I’m going to start this without posting any code. I have a new code base, so far 240k lines of original C++ and CUDA. The behavior that I am seeing appears in the C++ layer of some of my newest classes and functions (I am making unit tests as I go). When I compile (using cmake) with CUDA on, one of the modes of the new object shows a Heisenbug (fixed-precision accumulation). The accumulation may be in fixed-precision integers, but I’m only doing this on a single-threaded process for the sake of the test. The results are all over the place, and the more I try to debug, performing other operations on the arrays in question, the harder the bug gets to see (it becomes less and less likely to trigger, sometimes requiring hundreds of iterations of the same test). The bug is also much less likely to occur when debugging flags are engaged in the compilation, but it does still affect results from time to time, and when I take away the various debugging lines and recompile with optimizations, particularly removing sums over the array in question to check its properties (they read the array but do not modify it), the bug resumes its appearances the majority of the time.
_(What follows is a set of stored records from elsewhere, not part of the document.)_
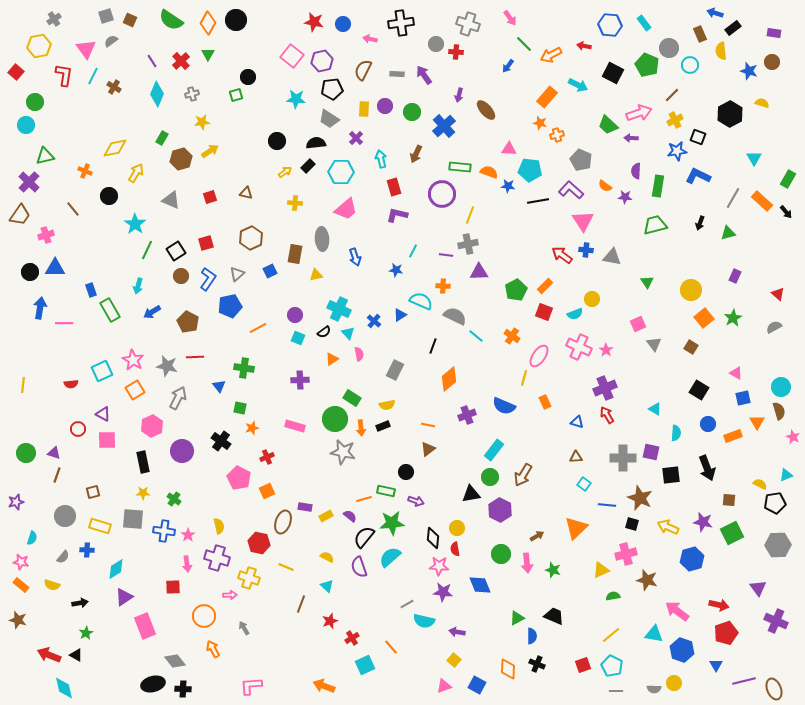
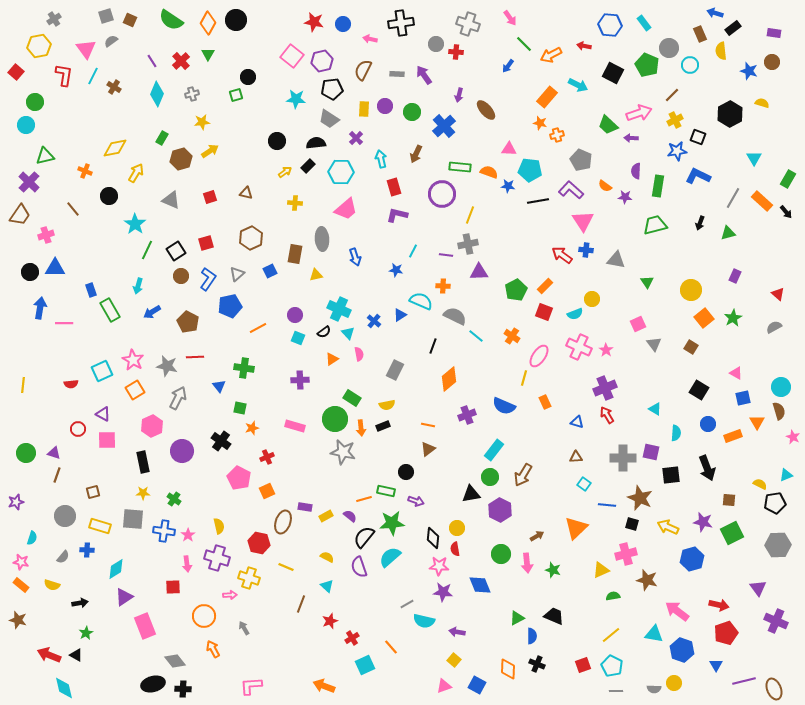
gray triangle at (612, 257): moved 4 px right, 3 px down
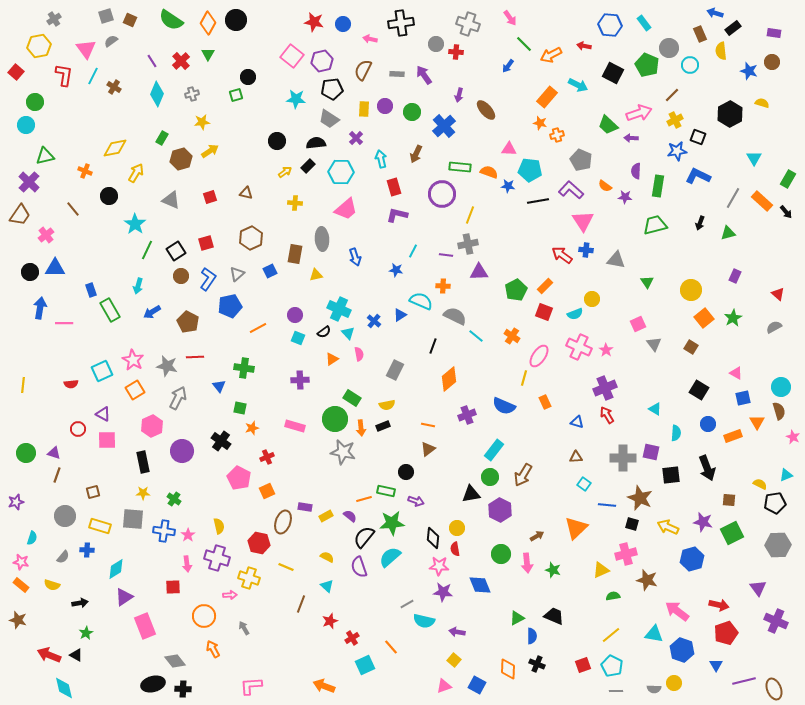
pink cross at (46, 235): rotated 21 degrees counterclockwise
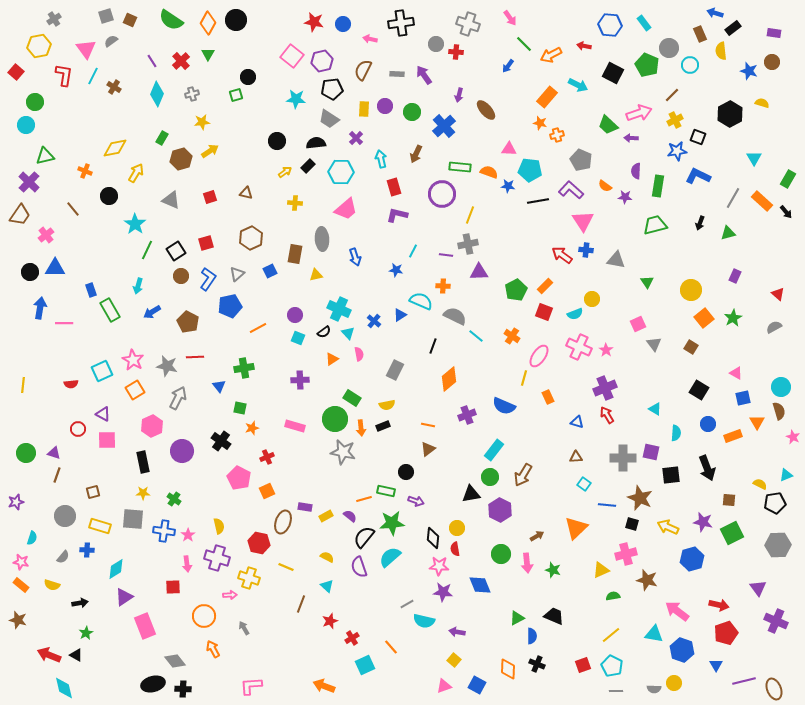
green cross at (244, 368): rotated 18 degrees counterclockwise
orange rectangle at (545, 402): moved 3 px right, 5 px up
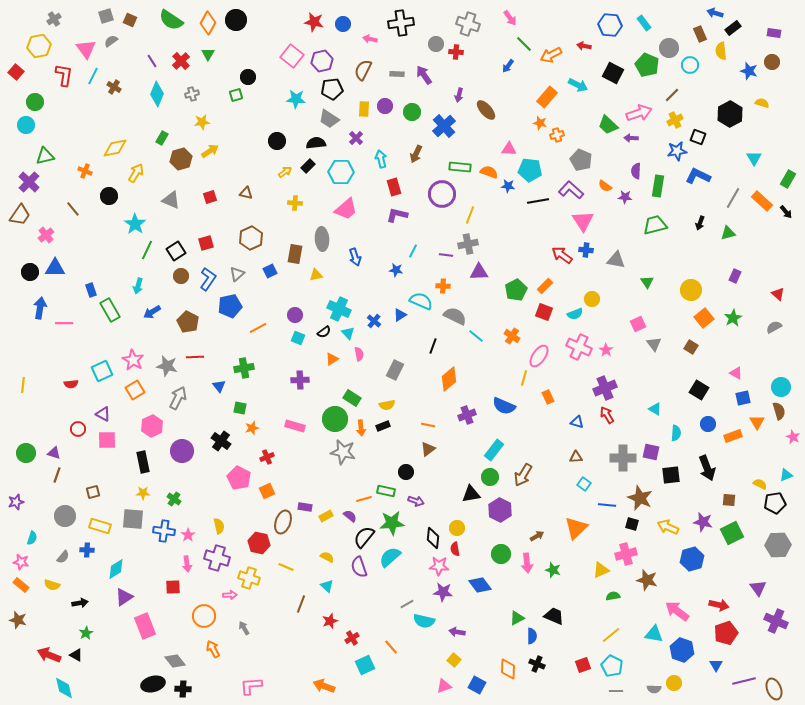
blue diamond at (480, 585): rotated 15 degrees counterclockwise
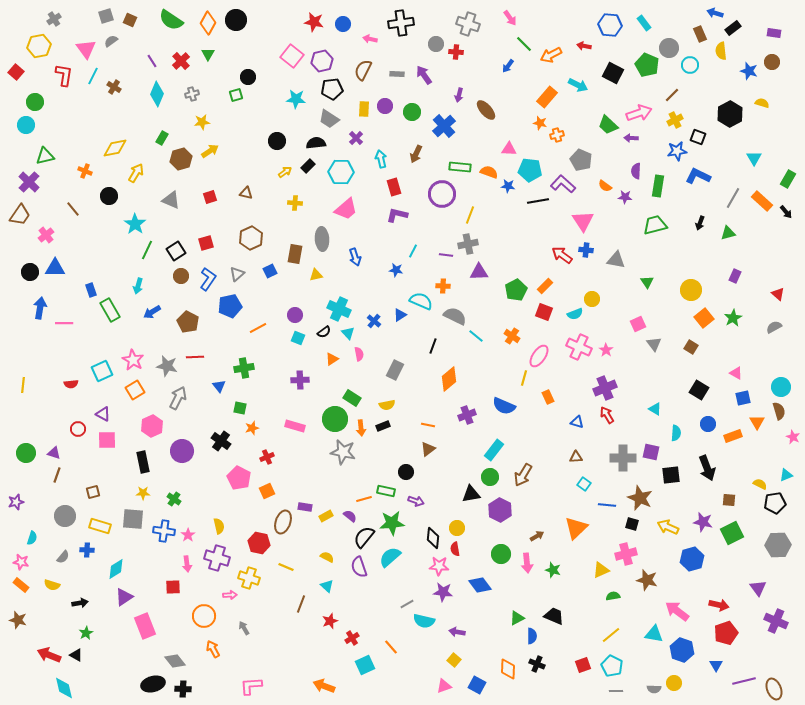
purple L-shape at (571, 190): moved 8 px left, 6 px up
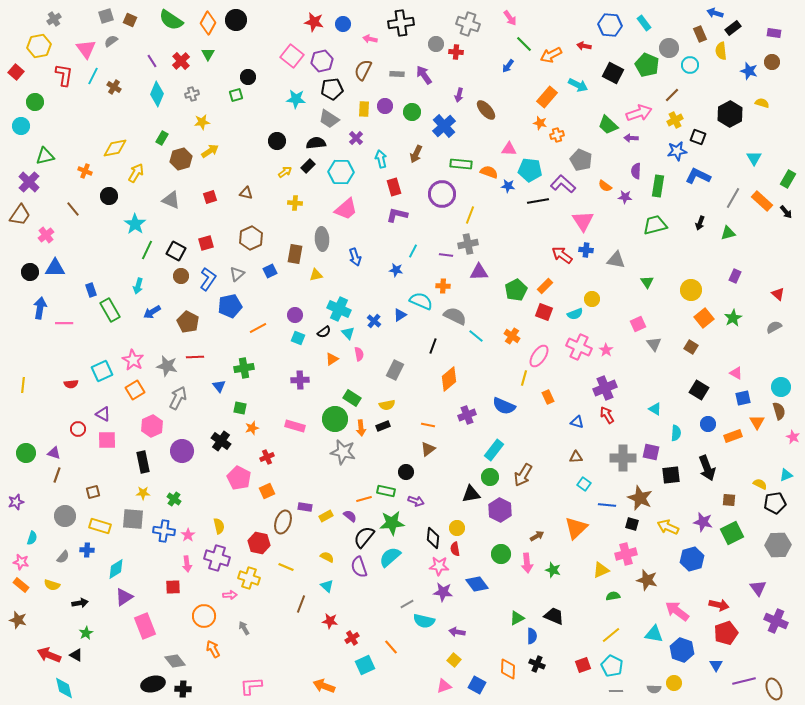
cyan circle at (26, 125): moved 5 px left, 1 px down
green rectangle at (460, 167): moved 1 px right, 3 px up
black square at (176, 251): rotated 30 degrees counterclockwise
blue diamond at (480, 585): moved 3 px left, 1 px up
red star at (330, 621): rotated 28 degrees clockwise
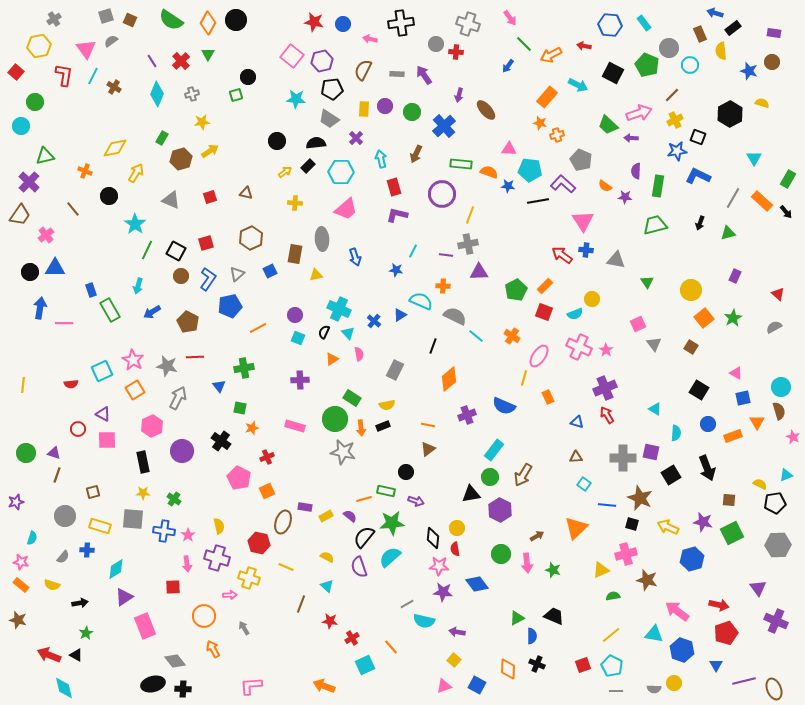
black semicircle at (324, 332): rotated 152 degrees clockwise
black square at (671, 475): rotated 24 degrees counterclockwise
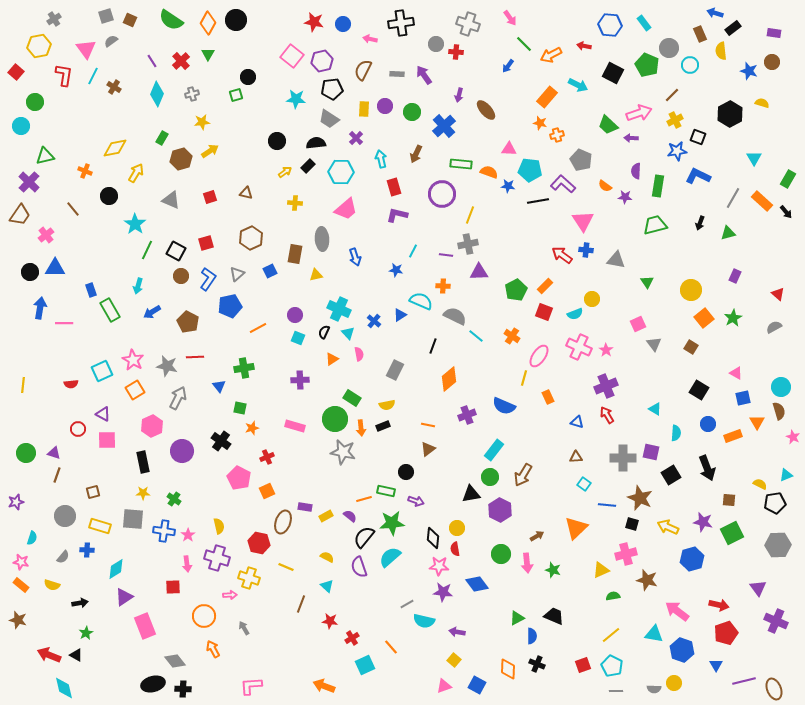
purple cross at (605, 388): moved 1 px right, 2 px up
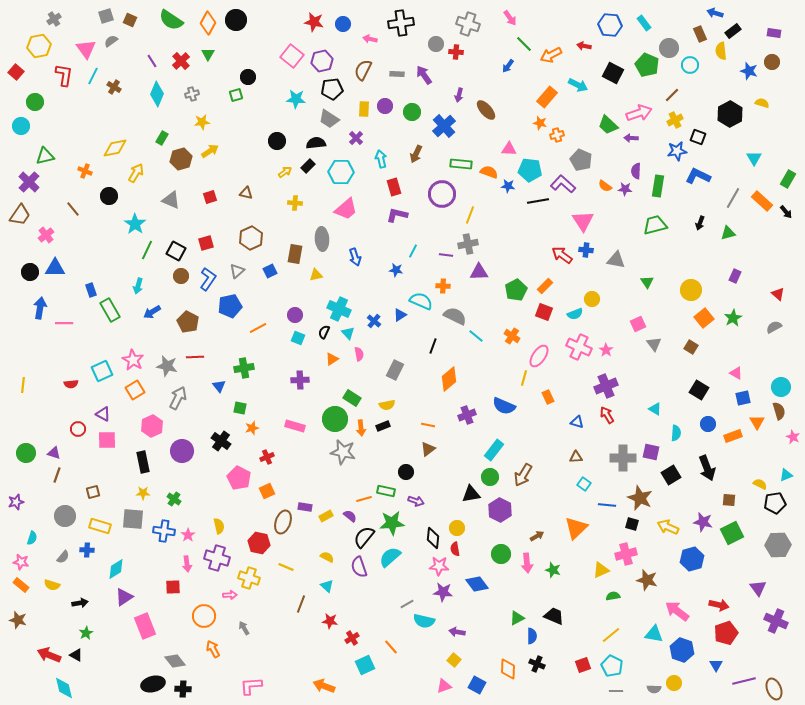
black rectangle at (733, 28): moved 3 px down
purple star at (625, 197): moved 8 px up
gray triangle at (237, 274): moved 3 px up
I have noticed that this does not occur on either of my laptops, but rather than different compilers (GNU g++ 9.4.0, versus Clang) I wonder if the actual issue is whether I have CUDA (version 11.4) involved in the compilation (via cmake 3.18, I am compiling with GNU G++ 9.4.0 and CUDA 11.4). If I turn off the CUDA cmake directive, the bug goes away entirely, even when the compiler is given optimization flags that really seemed to make the bug come out. I am still building the C++ code with g++ and then linking to CUDA units with NVCC. There is a great deal of templating going on in the code, but there isn’t any compiler complaint to this effect no matter how I compile.
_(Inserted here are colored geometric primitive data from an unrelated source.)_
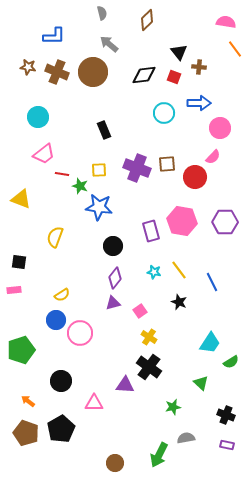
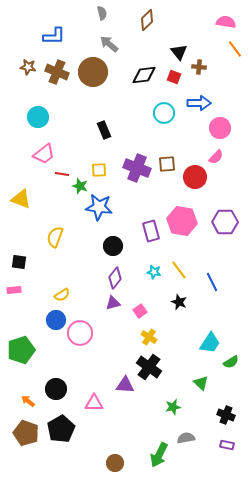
pink semicircle at (213, 157): moved 3 px right
black circle at (61, 381): moved 5 px left, 8 px down
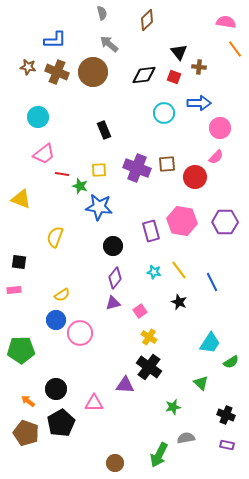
blue L-shape at (54, 36): moved 1 px right, 4 px down
green pentagon at (21, 350): rotated 16 degrees clockwise
black pentagon at (61, 429): moved 6 px up
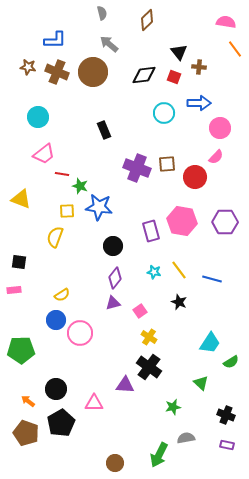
yellow square at (99, 170): moved 32 px left, 41 px down
blue line at (212, 282): moved 3 px up; rotated 48 degrees counterclockwise
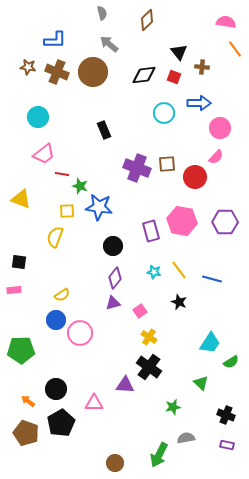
brown cross at (199, 67): moved 3 px right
It may be significant that, when CUDA is not engaged, the arrays in question are allocated by new[]
and when CUDA is engaged in the compilation, the arrays in question are allocated by cudaHostAlloc()
. However, I have performed accumulations like this in many, many ways on arrays created with either new[]
or cudaHostAlloc()
depending on whether the code is compiled to run on the CPU or to run on the CPU with extensions that run on the GPU. I have never had this srt of trouble. Also, I have tried changing the data types under which the arrays are allocated and also the exact methods used to accumulate numbers into them, all leading to vairous forms of the Heisenbug.
If I hadn’t already checked further, I’d say it looks like an initialization issue: when I do manage to include lots of debugging code and still have enough luck to get the bug to come out, I have been seeing that the array which should hold the interpolated weights of a series of particles seems to fail to add contributions from whole particles, as if it tarted back over from zero and then resumed accumulation. However, when I run with valgrind I have been unable to detect a memory or initialization error.
Any help with this would be appreciated–I can send the code, in whole or in part, to a credentialed expert who would be interested to take a look. The package is planned for open-source release once it is useable by the moecular simulations community.